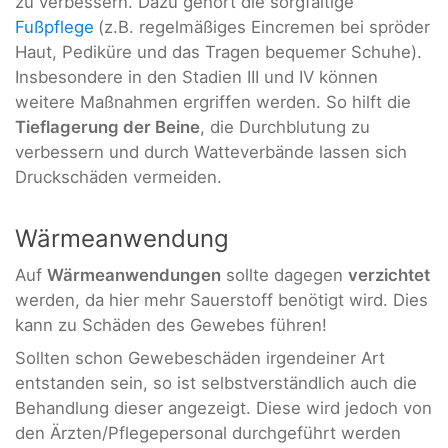
zu verbessern. Dazu gehört die sorgfältige
Fußpflege
(z.B. regelmäßiges Eincremen bei spröder
Haut, Pediküre und das Tragen bequemer Schuhe).
Insbesondere in den Stadien III und IV können
weitere Maßnahmen ergriffen werden. So hilft die
Tieflagerung der Beine
, die Durchblutung zu
verbessern und durch Watteverbände lassen sich
Druckschäden vermeiden.
Wärmeanwendung
Auf
Wärmeanwendungen
sollte dagegen
verzichtet
werden, da hier mehr Sauerstoff benötigt wird. Dies
kann zu Schäden des Gewebes führen!
Sollten schon Gewebeschäden irgendeiner Art
entstanden sein, so ist selbstverständlich auch die
Behandlung dieser angezeigt. Diese wird jedoch von
den Ärzten/Pflegepersonal durchgeführt werden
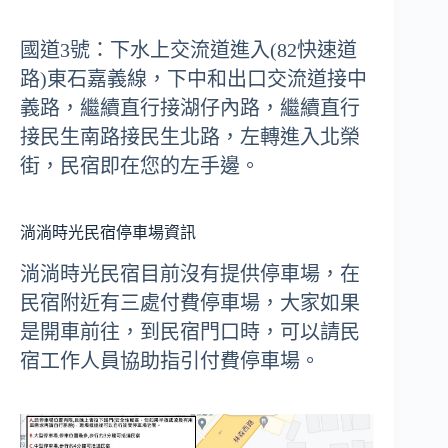
國道3號：下水上交流道進入(82快速道
路)東石嘉義線，下中和出口交流道接中
義路，繼續直行接湖仔內路，繼續直行
接民生南路接民生北路，左轉進入北榮
街，民宿即在您的左手邊。
淌淌時光民宿停車場資訊
淌淌時光民宿目前沒有提供停車場，在
民宿附近有三處付費停車場，大家如果
是開車前往，到民宿門口時，可以請民
宿工作人員協助指引付費停車場。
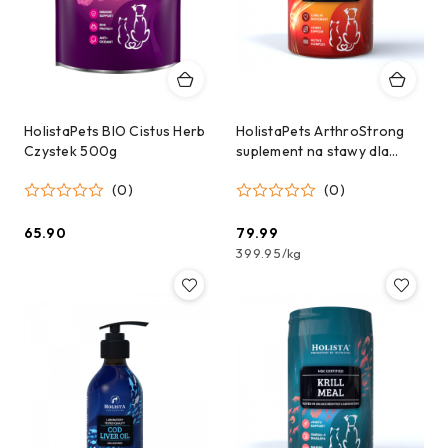
HolistaPets BIO Cistus Herb
HolistaPets ArthroStrong
Czystek 500g
suplement na stawy dla
psów 200g
(0)
(0)
65.90
79.99
Cena:
Cena:
399.95
/
kg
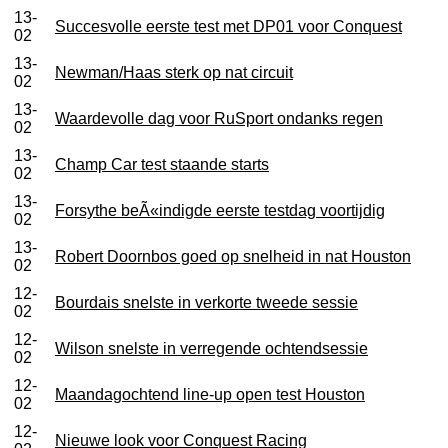
13-
Succesvolle eerste test met DP01 voor Conquest
02
13-
Newman/Haas sterk op nat circuit
02
13-
Waardevolle dag voor RuSport ondanks regen
02
13-
Champ Car test staande starts
02
13-
Forsythe beÃ«indigde eerste testdag voortijdig
02
13-
Robert Doornbos goed op snelheid in nat Houston
02
12-
Bourdais snelste in verkorte tweede sessie
02
12-
Wilson snelste in verregende ochtendsessie
02
12-
Maandagochtend line-up open test Houston
02
12-
Nieuwe look voor Conquest Racing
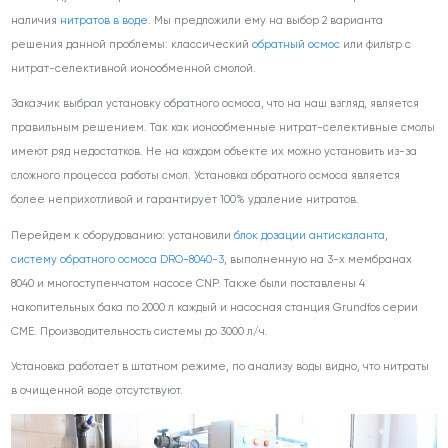
наличия
нитратов в воде
. Мы предложили ему на выбор 2 варианта
решения данной проблемы: классический
обратный осмос
или фильтр с
нитрат-селективной ионообменной смолой.
Заказчик выбрал установку обратного осмоса, что на наш взгляд, является
правильным решением. Так как ионообменные нитрат-селективные смолы
имеют ряд недостатков. Не на каждом объекте их можно установить из-за
сложного процесса работы смол. Установка обратного осмоса является
более неприхотливой и гарантирует 100% удаление нитратов.
Перейдем к оборудованию: установили
блок дозации антискаланта
,
систему обратного осмоса DRO-8040-3
, выполненную на 3-х мембранах
8040 и многоступенчатом насосе CNP. Также были поставлены 4
накопительных бака по 2000 л каждый и насосная станция Grundfos серии
CME. Производительность системы до 3000 л/ч.
Установка работает в штатном режиме, по анализу воды видно, что нитраты
в очищенной воде отсутствуют.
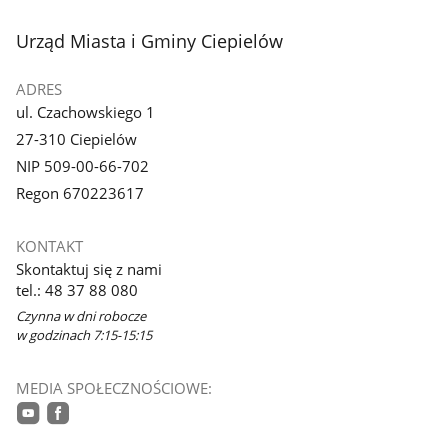
1
z
stopka
Urząd Miasta i Gminy Ciepielów
galerii.
ADRES
ul. Czachowskiego 1
27-310 Ciepielów
NIP 509-00-66-702
Regon 670223617
KONTAKT
Skontaktuj się z nami
tel.: 48 37 88 080
Czynna w dni robocze
w godzinach 7:15-15:15
MEDIA SPOŁECZNOŚCIOWE:
youtube
facebook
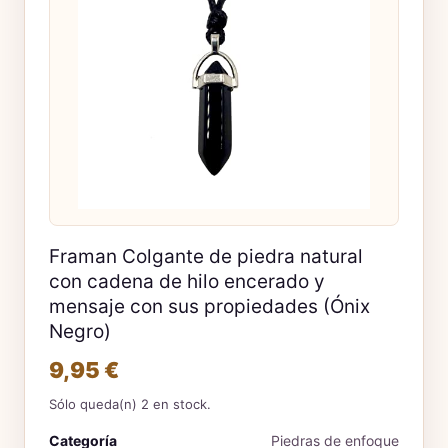
Framan Colgante de piedra natural
con cadena de hilo encerado y
mensaje con sus propiedades (Ónix
Negro)
9,95 €
Sólo queda(n) 2 en stock.
Categoría
Piedras de enfoque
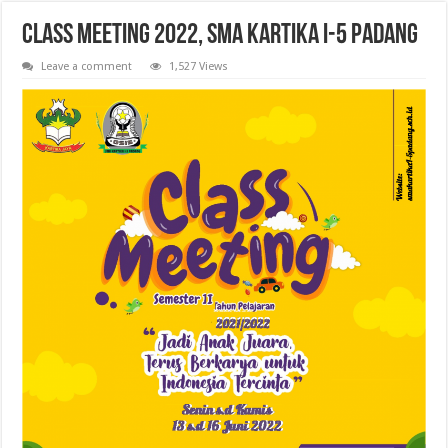
Pelantikan Anggota, Bantara, dan Laksana Pramuka Gugus Depan Tan Malaka d
Class Meeting 2022, SMA Kartika I-5 Padang
Leave a comment
1,527 Views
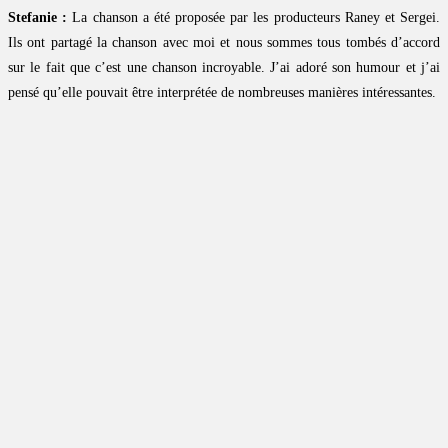
Stefanie :
La chanson a été proposée par les producteurs Raney et Sergei.
Ils ont partagé la chanson avec moi et nous sommes tous tombés d’accord
sur le fait que c’est une chanson incroyable. J’ai adoré son humour et j’ai
pensé qu’elle pouvait être interprétée de nombreuses manières intéressantes.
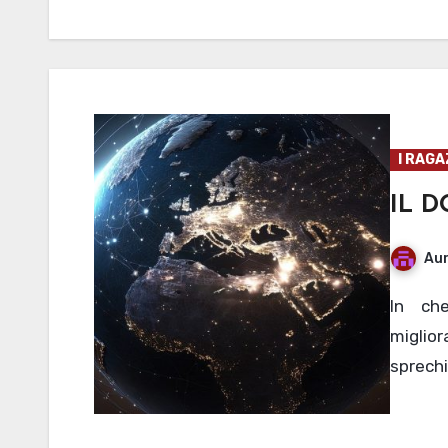
I RAGA
IL D
Aur
In che modo l’intelligenza artificiale, oltre che
miglio
sprechi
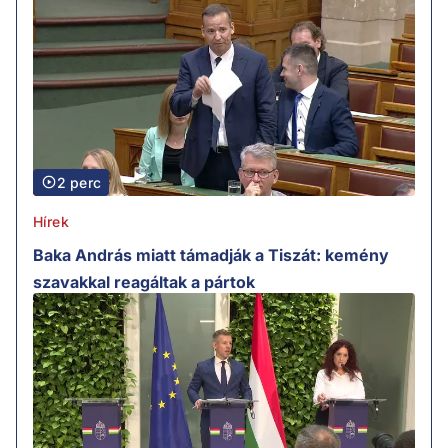
2 perc
Hírek
Baka András miatt támadják a Tiszát: kemény
szavakkal reagáltak a pártok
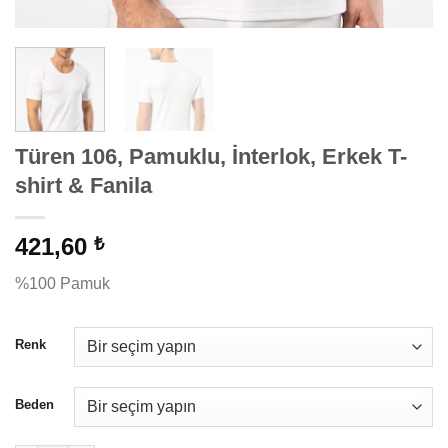
Türen 106, Pamuklu, İnterlok, Erkek T-
shirt & Fanila
421,60
₺
%100 Pamuk
Renk
Beden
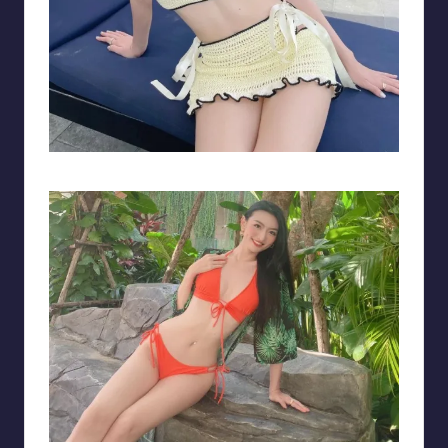
Vẻ đẹp đầy nữ tính, dịu dàng và ngọt ngào của Xuân Mai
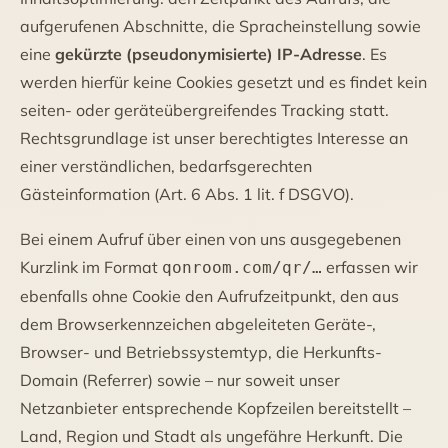
aufgerufenen Abschnitte, die Spracheinstellung sowie
eine
gekürzte (pseudonymisierte) IP-Adresse
. Es
werden hierfür keine Cookies gesetzt und es findet kein
seiten- oder geräteübergreifendes Tracking statt.
Rechtsgrundlage ist unser berechtigtes Interesse an
einer verständlichen, bedarfsgerechten
Gästeinformation (Art. 6 Abs. 1 lit. f DSGVO).
Bei einem Aufruf über einen von uns ausgegebenen
Kurzlink im Format
erfassen wir
qonroom.com/qr/…
ebenfalls ohne Cookie den Aufrufzeitpunkt, den aus
dem Browserkennzeichen abgeleiteten Geräte-,
Browser- und Betriebssystemtyp, die Herkunfts-
Domain (Referrer) sowie – nur soweit unser
Netzanbieter entsprechende Kopfzeilen bereitstellt –
Land, Region und Stadt als ungefähre Herkunft. Die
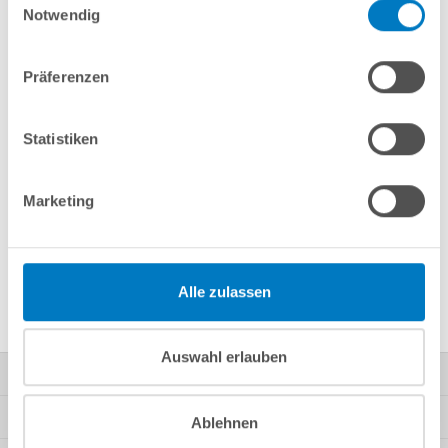
Notwendig
Merken
Vergleichen
Präferenzen
Fragen? Wir helfen Ihnen gerne weiter:
Statistiken
info(at)poolsana.de
Anfrageformular
Marketing
Produktbeschreibung
Alle zulassen
Herstellerangaben
Auswahl erlauben
Kontakt
Mein Konto
Ablehnen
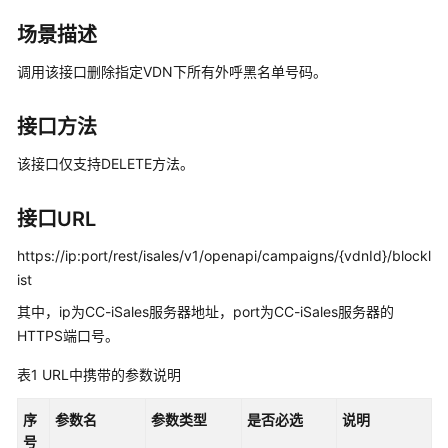
介
绍
场景描述
调用该接口删除指定VDN下所有外呼黑名单号码。
快
速
入
接口方法
门
该接口仅支持DELETE方法。
用
户
接口URL
指
南
https://ip:port/rest/isales/v1/openapi/campaigns/{vdnId}/blockl
ist
价
其中，ip为CC-iSales服务器地址，port为CC-iSales服务器的
格
HTTPS端口号。
说
明
表1
URL中携带的参数说明
开
序
参数名
参数类型
是否必选
说明
发
号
--*--
A single number is required: the count of lines in the data above that include the word "sowie".

**Response**
2